Widening Turkey-PKK conflict presents new risks for Iraqi Kurdistan

Last Update: 2022-10-20 00:00:00 - Source: Iraq Oil Report

PKK-aligned paramilitary fighters stationed west of Sinjar on Nov. 12, 2015. (PATRICK OSGOOD/Iraq Oil Report)

SULAIMANIYA - Turkey is widening the scope of its military campaign against Kurdish separatists based in Iraqi Kurdistan, attacking not just remote camps in the mountains but also targets in population centers that previously seemed safe.

As the conflict expands geographically it is creating new and larger problems: causing more civilian casualties, creating diplomatic rifts between Baghdad and Ankara, increasing security risks for oil operations, and posing a tough political dilemma for Iraqi Kurdistan's ruling parties.
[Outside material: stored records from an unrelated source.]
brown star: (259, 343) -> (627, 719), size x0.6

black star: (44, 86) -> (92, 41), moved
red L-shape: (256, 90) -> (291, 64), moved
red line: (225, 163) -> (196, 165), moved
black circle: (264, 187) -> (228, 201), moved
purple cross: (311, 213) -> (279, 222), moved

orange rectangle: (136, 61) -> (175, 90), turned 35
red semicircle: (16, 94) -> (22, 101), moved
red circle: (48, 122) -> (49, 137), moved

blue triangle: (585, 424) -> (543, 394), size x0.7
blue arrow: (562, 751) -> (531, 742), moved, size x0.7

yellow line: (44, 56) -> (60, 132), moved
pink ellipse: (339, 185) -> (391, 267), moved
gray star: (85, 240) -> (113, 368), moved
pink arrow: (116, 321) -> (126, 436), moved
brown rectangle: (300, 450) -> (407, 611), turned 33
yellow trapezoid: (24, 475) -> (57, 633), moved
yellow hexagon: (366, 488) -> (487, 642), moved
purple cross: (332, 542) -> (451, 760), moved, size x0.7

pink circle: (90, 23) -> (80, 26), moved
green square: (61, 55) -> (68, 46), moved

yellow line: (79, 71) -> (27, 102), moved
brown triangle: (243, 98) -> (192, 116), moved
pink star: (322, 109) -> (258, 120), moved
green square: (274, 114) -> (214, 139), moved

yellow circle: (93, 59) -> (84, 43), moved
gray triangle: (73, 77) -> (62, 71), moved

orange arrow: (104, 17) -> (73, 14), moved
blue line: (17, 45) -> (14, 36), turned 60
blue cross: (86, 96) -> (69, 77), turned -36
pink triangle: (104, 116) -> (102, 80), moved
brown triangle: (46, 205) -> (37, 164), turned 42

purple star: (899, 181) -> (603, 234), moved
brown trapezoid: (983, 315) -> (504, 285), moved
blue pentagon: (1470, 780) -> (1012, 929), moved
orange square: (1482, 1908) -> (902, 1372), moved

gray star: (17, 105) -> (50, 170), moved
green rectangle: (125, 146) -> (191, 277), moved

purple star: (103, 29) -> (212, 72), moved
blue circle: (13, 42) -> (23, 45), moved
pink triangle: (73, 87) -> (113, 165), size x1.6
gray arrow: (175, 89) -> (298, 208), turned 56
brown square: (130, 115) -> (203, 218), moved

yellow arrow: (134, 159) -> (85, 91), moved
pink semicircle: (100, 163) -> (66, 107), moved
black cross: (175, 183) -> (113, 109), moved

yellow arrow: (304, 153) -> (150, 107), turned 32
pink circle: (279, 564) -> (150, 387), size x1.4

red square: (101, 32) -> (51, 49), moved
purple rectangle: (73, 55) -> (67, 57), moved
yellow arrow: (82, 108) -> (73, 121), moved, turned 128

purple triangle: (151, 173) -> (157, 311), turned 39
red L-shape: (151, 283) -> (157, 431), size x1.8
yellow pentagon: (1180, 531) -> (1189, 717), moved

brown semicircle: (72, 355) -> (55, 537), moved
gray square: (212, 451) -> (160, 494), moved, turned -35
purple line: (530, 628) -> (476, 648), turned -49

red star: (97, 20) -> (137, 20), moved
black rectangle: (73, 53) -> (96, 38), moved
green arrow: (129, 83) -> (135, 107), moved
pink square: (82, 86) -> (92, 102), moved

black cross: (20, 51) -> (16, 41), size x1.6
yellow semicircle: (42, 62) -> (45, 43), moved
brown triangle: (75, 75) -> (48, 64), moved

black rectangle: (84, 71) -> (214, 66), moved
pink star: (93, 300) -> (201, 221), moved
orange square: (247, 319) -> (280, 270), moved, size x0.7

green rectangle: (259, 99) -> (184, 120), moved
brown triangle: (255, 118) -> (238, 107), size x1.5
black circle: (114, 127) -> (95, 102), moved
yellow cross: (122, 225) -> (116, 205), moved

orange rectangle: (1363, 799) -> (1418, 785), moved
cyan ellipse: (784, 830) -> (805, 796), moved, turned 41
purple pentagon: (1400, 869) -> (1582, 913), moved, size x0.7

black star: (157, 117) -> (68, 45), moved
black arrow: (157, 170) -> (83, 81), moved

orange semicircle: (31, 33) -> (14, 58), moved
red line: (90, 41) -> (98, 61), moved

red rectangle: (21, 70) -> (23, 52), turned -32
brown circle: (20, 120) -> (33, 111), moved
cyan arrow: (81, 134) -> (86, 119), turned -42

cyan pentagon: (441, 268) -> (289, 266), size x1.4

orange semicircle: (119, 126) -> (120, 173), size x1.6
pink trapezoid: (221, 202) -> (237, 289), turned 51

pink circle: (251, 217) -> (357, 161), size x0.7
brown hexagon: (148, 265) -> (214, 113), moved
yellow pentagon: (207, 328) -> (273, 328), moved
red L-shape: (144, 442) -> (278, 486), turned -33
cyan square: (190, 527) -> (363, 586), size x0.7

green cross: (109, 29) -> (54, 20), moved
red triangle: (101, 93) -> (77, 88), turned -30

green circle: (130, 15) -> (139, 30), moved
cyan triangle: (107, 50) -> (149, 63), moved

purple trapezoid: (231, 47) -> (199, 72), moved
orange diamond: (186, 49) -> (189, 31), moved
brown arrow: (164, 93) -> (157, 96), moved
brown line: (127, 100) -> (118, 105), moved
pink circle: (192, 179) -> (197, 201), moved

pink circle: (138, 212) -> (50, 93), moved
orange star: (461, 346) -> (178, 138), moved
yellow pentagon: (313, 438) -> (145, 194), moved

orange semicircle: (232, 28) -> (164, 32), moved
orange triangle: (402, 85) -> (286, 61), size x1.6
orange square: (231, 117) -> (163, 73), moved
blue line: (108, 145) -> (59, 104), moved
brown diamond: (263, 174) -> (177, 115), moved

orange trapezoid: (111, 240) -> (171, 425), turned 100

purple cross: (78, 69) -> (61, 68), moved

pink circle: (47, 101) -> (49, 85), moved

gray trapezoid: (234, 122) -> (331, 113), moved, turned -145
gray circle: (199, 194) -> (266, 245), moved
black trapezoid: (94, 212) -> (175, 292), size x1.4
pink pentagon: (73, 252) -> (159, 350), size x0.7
Iraq has long been a battleground in Turkey's war against the Kurdistan Workers' Party (PKK) — considered a terrorist group by the U.S., EU, and Turkey — which uses guerrilla warfare to pursue political autonomy for Kurds in Turkey. But in the past six months, drone strikes and assassinations targeting PKK members and PKK-affiliated Iraqi civilians have taken place over 200 kilometers from the Turkish border, far beyond the northern Qandil mountains where the group has been based for decades.